_YOUR TASK_. Could you return every record below word for word, leaving out the pictures?

Top of DATA

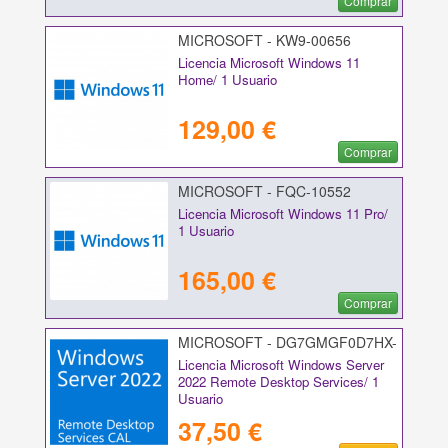
Comprar
MICROSOFT - KW9-00656
Licencia Microsoft Windows 11
Home/ 1 Usuario
129,00 €
Comprar
MICROSOFT - FQC-10552
Licencia Microsoft Windows 11 Pro/
1 Usuario
165,00 €
Comprar
MICROSOFT - DG7GMGF0D7HX-
0009
Licencia Microsoft Windows Server
2022 Remote Desktop Services/ 1
Usuario
37,50 €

Bottom of DATA

_ANSWER FOR THIS EXERCISE_.
Comprar
MICROSOFT - KW9-00656
Licencia Microsoft Windows 11
Home/ 1 Usuario
129,00 €
Comprar
MICROSOFT - FQC-10552
Licencia Microsoft Windows 11 Pro/
1 Usuario
165,00 €
Comprar
MICROSOFT - DG7GMGF0D7HX-
0009
Licencia Microsoft Windows Server
2022 Remote Desktop Services/ 1
Usuario
37,50 €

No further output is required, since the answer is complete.